Our pastors don't do what the other pastors do. We aren't going to condemn you to an eternity of pain and damnation. We aren't going to promise you pain and destruction because we don't like who you sleep with, or how you sleep with them, or because we might be in the closet about who we want to sleep with and how we want to sleep with them.
Unlike other churches where they fleece the parishioners, then hire some prostitutes, buy a couple jets, some new cars and clothes, and set themselves up in a few new houses... we aren't going to hire any prostitutes. It's still not legal in the states... Everything else mentioned above is. We'll stick with those ideas.
Have you ever asked your pastor what Thor's hammer Mjolnir is made out of? What weapon valkyrie prefer to carry to battle? What is the airspeed of an unladen swallow?

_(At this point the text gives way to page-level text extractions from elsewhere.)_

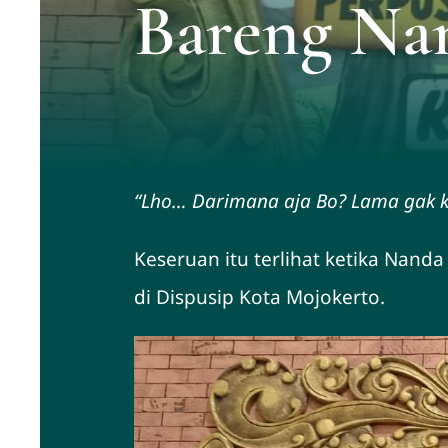
Bareng Na
“Lho… Darimana aja Bo? Lama gak k
Keseruan itu terlihat ketika Nan
di Dispusip Kota Mojokerto.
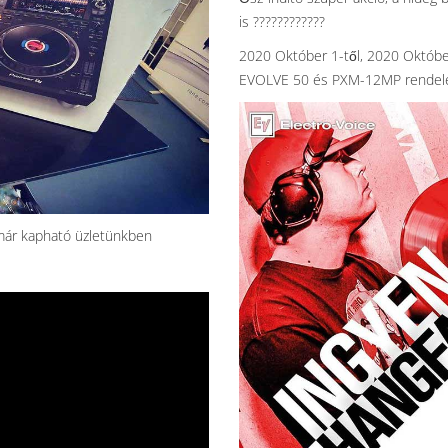
is
????
????
????
2020 Október 1-től, 2020 Októbe
EVOLVE 50 és PXM-12MP rendelés 
már kapható üzletünkben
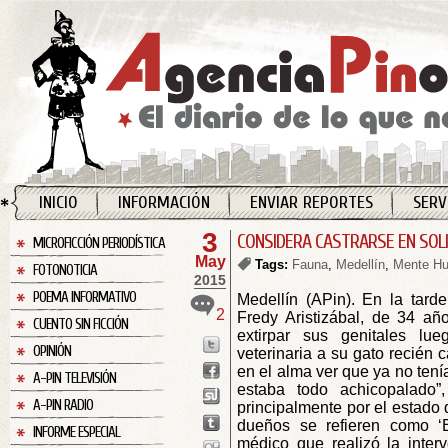
INICIO
INFORMACIÓN
ENVIAR REPORTES
SERV
3
CONSIDERA CASTRARSE EN SOL
MICROFICCIÓN PERIODÍSTICA
May
Tags:
Fauna
,
Medellín
,
Mente H
FOTONOTICIA
2015
POEMA INFORMATIVO
Medellín (APin). En la tard
2
Fredy Aristizábal, de 34 año
CUENTO SIN FICCIÓN
extirpar sus genitales lu
OPINIÓN
veterinaria a su gato recién 
en el alma ver que ya no ten
A-PIN TELEVISIÓN
estaba todo achicopalado”, 
A-PIN RADIO
principalmente por el estado 
dueños se refieren como ‘E
INFORME ESPECIAL
médico que realizó la inter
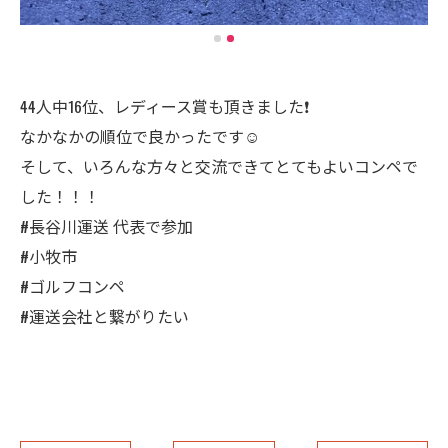
44人中16位、レディース賞も頂きました❗️
なかなかの順位で良かったです☺️
そして、いろんな方々と交流できてとてもよいコンペで
した！！！
#長谷川運送 代表で参加
#小牧市
#ゴルフコンペ
#運送会社と繋がりたい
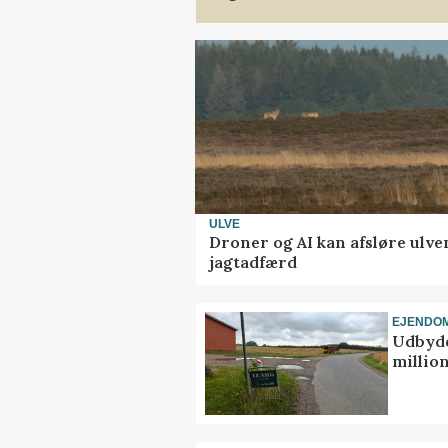
ULVE
Droner og AI kan afsløre ulve
jagtadfærd
EJENDO
Udbyde
million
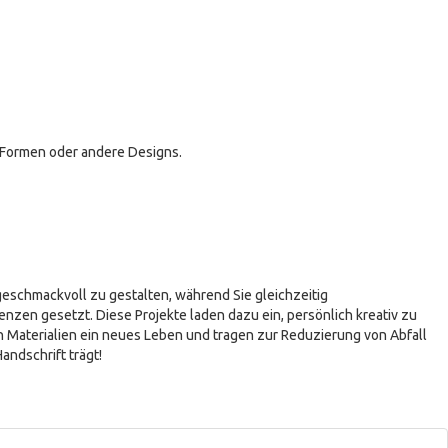
 Formen oder andere Designs.
geschmackvoll zu gestalten, während Sie gleichzeitig
enzen gesetzt. Diese Projekte laden dazu ein, persönlich kreativ zu
Materialien ein neues Leben und tragen zur Reduzierung von Abfall
andschrift trägt!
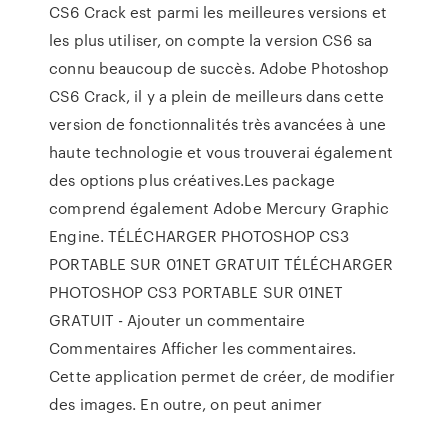
CS6 Crack est parmi les meilleures versions et
les plus utiliser, on compte la version CS6 sa
connu beaucoup de succès. Adobe Photoshop
CS6 Crack, il y a plein de meilleurs dans cette
version de fonctionnalités très avancées à une
haute technologie et vous trouverai également
des options plus créatives.Les package
comprend également Adobe Mercury Graphic
Engine. TÉLÉCHARGER PHOTOSHOP CS3
PORTABLE SUR 01NET GRATUIT TÉLÉCHARGER
PHOTOSHOP CS3 PORTABLE SUR 01NET
GRATUIT - Ajouter un commentaire
Commentaires Afficher les commentaires.
Cette application permet de créer, de modifier
des images. En outre, on peut animer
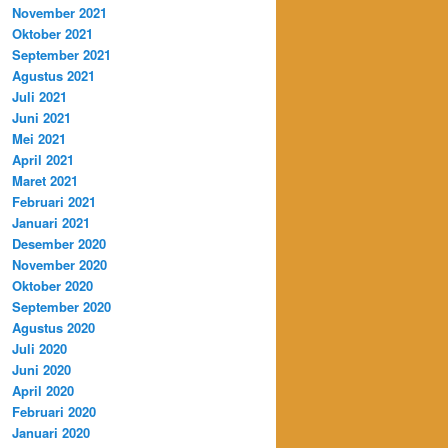
November 2021
Oktober 2021
September 2021
Agustus 2021
Juli 2021
Juni 2021
Mei 2021
April 2021
Maret 2021
Februari 2021
Januari 2021
Desember 2020
November 2020
Oktober 2020
September 2020
Agustus 2020
Juli 2020
Juni 2020
April 2020
Februari 2020
Januari 2020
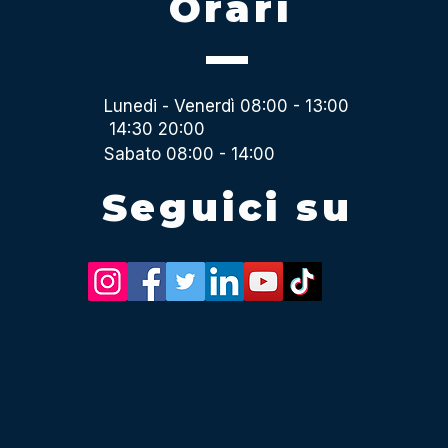
Orari
Lunedi - Venerdì 08:00 - 13:00
14:30 20:00
Sabato 08:00 - 14:00
Seguici su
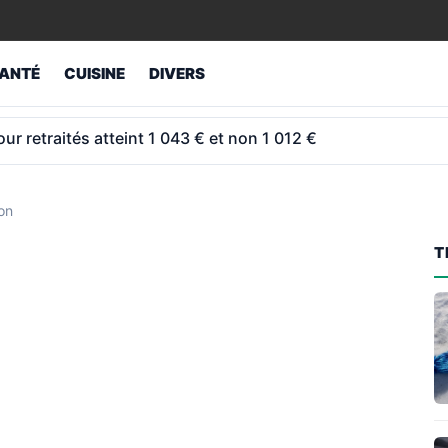
ANTÉ
CUISINE
DIVERS
de minimum garanti que beaucoup oublient de vérifier
on
T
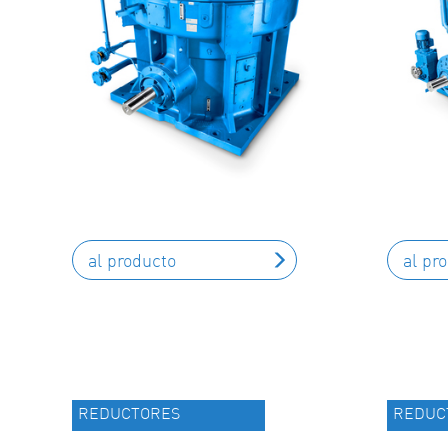
al producto
al pr
REDUCTORES
REDUC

You were probably met with a lost look on their face weren't you. That isn't what our priests offer. We offer answers. The best answers.
It's hard to believe one church can do this much, but we can. And we do.
SACRED TEXTS AVAILABLE
How do you join our church?
It's really, really easy.
Do you know what tithing is?
Provide a small percentage of your monthly wages to us and we will make you a member, just like every other church does. It's quick, easy and painless. And think of eternity... We'll make sure you get the nice seat next to the ice machine.